> WORK REQUIRED: Leaving out every picture, transcribe the lines from the line that contains "Stellenangebote" to the end of the entries below, both ends included.

------------------------

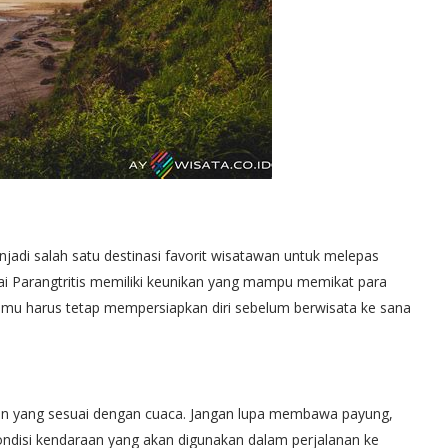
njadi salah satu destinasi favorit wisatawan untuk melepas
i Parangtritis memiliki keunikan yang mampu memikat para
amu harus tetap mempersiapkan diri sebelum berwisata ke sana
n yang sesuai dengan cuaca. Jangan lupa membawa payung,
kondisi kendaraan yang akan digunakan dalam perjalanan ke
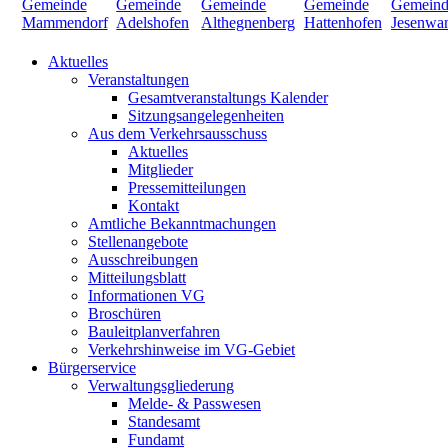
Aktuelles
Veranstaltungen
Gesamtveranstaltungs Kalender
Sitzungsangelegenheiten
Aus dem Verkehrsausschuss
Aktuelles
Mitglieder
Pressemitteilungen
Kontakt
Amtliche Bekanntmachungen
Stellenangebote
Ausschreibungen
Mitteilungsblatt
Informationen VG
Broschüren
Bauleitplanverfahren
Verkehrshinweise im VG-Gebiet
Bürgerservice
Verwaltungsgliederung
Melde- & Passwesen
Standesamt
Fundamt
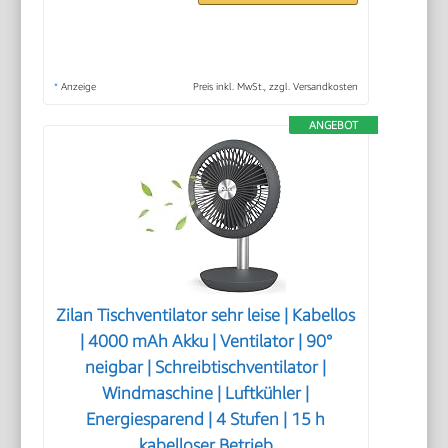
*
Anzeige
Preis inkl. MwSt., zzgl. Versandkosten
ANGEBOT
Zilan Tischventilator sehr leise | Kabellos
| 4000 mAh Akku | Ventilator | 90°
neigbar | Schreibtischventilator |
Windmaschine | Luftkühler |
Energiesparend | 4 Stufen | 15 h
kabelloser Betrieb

------------------------

> PROBLEM SOLUTION:
Stellenangebote
Ausschreibungen
Mitteilungsblatt
Informationen VG
Broschüren
Bauleitplanverfahren
Verkehrshinweise im VG-Gebiet
Bürgerservice
Verwaltungsgliederung
Melde- & Passwesen
Standesamt
Fundamt
*
Anzeige
Preis inkl. MwSt., zzgl. Versandkosten
ANGEBOT
Zilan Tischventilator sehr leise | Kabellos
| 4000 mAh Akku | Ventilator | 90°
neigbar | Schreibtischventilator |
Windmaschine | Luftkühler |
Energiesparend | 4 Stufen | 15 h
kabelloser Betrieb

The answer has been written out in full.